Read through the records below and copy each line that uses the word "있습니다".

===== Data listing =====

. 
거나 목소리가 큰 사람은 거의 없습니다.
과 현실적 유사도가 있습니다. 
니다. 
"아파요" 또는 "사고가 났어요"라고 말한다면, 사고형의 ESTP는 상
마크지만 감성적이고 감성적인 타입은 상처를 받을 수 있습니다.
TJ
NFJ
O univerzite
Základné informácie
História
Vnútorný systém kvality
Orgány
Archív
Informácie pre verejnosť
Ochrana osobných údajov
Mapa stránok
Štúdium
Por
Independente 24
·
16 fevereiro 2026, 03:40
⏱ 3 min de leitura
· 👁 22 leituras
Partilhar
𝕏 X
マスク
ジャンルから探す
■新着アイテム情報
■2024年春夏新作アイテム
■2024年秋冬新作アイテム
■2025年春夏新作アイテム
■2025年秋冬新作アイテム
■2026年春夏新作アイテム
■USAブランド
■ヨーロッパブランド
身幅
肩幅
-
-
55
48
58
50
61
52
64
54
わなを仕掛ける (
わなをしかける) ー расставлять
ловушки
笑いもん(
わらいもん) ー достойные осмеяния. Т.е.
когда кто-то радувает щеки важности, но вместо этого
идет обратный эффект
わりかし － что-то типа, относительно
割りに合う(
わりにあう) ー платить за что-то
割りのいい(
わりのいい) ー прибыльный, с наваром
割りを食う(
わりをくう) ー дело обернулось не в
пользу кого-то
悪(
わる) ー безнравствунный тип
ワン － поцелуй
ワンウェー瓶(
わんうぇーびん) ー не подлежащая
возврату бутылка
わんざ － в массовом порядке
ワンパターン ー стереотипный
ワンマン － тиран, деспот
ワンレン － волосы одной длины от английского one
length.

=====

#### [Written solution]
과 현실적 유사도가 있습니다. 
마크지만 감성적이고 감성적인 타입은 상처를 받을 수 있습니다.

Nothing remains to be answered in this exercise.